Once topics and subtopics were identified, it is now possible to examine trends to identify any patterns that may emerge within the data.

Overall trend of MDR-TB research

Increase in research publications from around 2005/2006

Plotting the number of publications per year over time reveals an interesting insight; prior to 2005/2006 there was a steady increase in the volume of publications, but after 2006 the number of publications increased rapidly.

trends_tb
Figure 1: Graph depicting number of publications per year and articles with the highest citations

Why might this be so? Researching this further, I noticed that 2006 was a turning point in the fight against drug-resistant tuberculosis, when data regarding XDR-TB (extremely drug-resistant TB) was described for the first time by the CDC and WHO. Given that XDR-TB is the most severe level of drug-resistance at the time, the emergence of it may have spurred the rapid increase in publication numbers on MDR-TB in the following years as efforts to prevent the rise of XDR-TB was intensified. This also corresponded with results from a separate citation analysis which revealed the publication of an influential paper on XDR-TB in 2006 by N Gandhi in the Lancet.

Highly cited articles in MDR-TB

The purple circles denote the 30 most highly cited publications that were found containing the search term ‘MDR-TB’ over the time period 1992-2018 (right axis).

The publication by Boehme et. al stands out with the number of citations that far exceeded all other publications. This article describes the results of assessment of the performance of Xpert MTB/RIF, a new rapid diagnostic tool for the detection of drug-resistant strains to Rifampicin (Boehme et al., 2010).

Specific trends within topics and subtopics

Largest increase in publication numbers seen for ‘Treatment optimization’

Publication output for the four largest topics can be seen to increase over the years. The output in terms of publications per year can be seen to be the highest for Topic 5 (Treatment optimization), followed by the topic ‘Drug-related research’.

trend_topics
Figure 2: Growth of publication numbers for the specific topics over time

The topics of ‘Molecular typing’ and ‘Immunology’ do not appear to be growing

In contrast for topics 0 and 6 which are the smallest topics identified by the algorithm, the output appears fairly constant over time with no clear trend twards a surge in publications in recent years, suggesting that these fields are not growing.

trend_topics_2
Figure 3: Growth of publication numbers for the two smallest topics in the study

Clustering of highly cited articles when research output increases

For all topics, there appear to be clustering of highly cited articles that correspond with an increase in the amount of research output within the field. This can be clearly seen in the case of topic 1 where highly cited articles began to appear around the time period when there was rapid growth in the number of research articles, beginning around and after 2004, which was initially preceded by a slower growth phase in terms of article numbers. On the other hand, this correlation appears less obvious for topic 5 as the increase in research output already began from the beginning of the data available (around 1996), thus all highly cited publications are evident from the start of the graph.

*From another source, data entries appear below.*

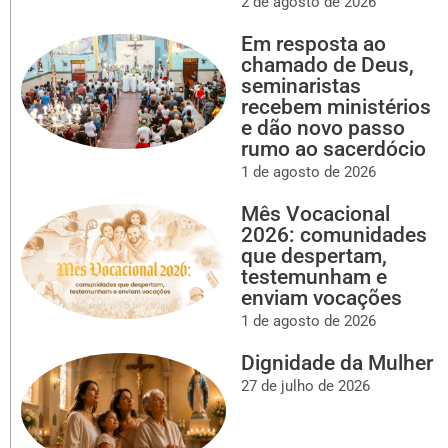
2 de agosto de 2026
Em resposta ao
chamado de Deus,
seminaristas
recebem ministérios
e dão novo passo
rumo ao sacerdócio
1 de agosto de 2026
Mês Vocacional
2026: comunidades
que despertam,
testemunham e
enviam vocações
1 de agosto de 2026
Dignidade da Mulher
27 de julho de 2026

We can therefore observe that topic 5 began growing around 1996, followed by topic 1 around 2003/2004 and lastly topics 2 and 3 around 2006.

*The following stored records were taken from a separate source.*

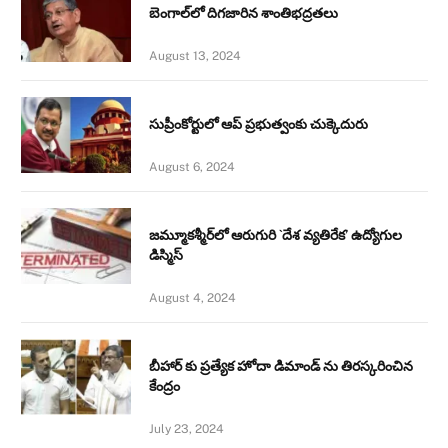
బెంగాల్‌లో దిగజారిన శాంతిభద్రతలు
August 13, 2024
సుప్రీంకోర్టులో ఆప్ ప్రభుత్వంకు చుక్కెదురు
August 6, 2024
జమ్మూకశ్మీర్‌లో ఆరుగురి `దేశ వ్యతిరేక’ ఉద్యోగుల
డిస్మిస్‌
August 4, 2024
బీహార్ కు ప్రత్యేక హోదా డిమాండ్ ను తిరస్కరించిన
కేంద్రం
July 23, 2024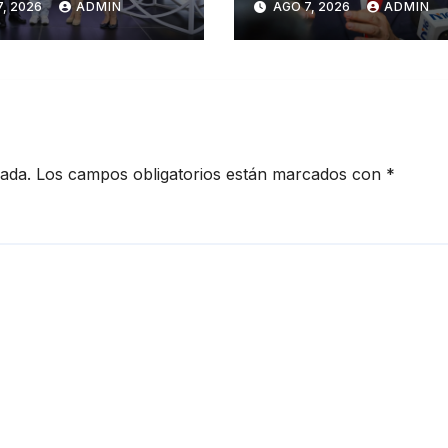
, 2026
ADMIN
AGO 7, 2026
ADMIN
er Congreso de
Suprema Corte 
sanos de
Justicia
iago
cada.
Los campos obligatorios están marcados con
*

Insights from examination of subtopics

For topic 5, the most highly productive subtopic can be seen to be within subtopic 2 (Treatment regimens) and followed by subtopic 3 (Risk factors). For subtopic 2, a surge in publications appears to centre around 2012. For subtopic 3, publication output began to increase around 2008 after a period of slow growth.

trend_subtopics_5
Figure 4: Growth of publication numbers for subtopics 2 and 3 of Topic 5.

The biggest subtopic within topic 1 is subtopic 6 (New compounds) which appears to have rapidly grown between 2005 and 2009 where the number of publications per year peaked. This was followed by a decrease in output following 2009. On the other hand, subtopic 0 (Resistance genes) has generally been increasing from around 2007 up to the present moment.

trend_subtopics_1
Figure 1: Growth of publication numbers for subtopics 6 and 0 of Topic 1.

Although the number of articles are perhaps too low to derive any definitive conclusions for T1_S6, the trend suggests that the search for new compounds may have peaked around 2009/2010. It would be interesting to know if this is indeed the case and if so, why that may be. Also interesting is the concentration of highly cited articles with first authors from Indian institutions involved in this subtopic.

Conclusion

  • These visualizations allow us to view the relationship between publication numbers within the specific topics and subtopics and time.
  • By including the highest cited articles, we can have a sense of when a topic of research is booming.
  • Any patterns that are identified could be used as a starting point for deeper investigations.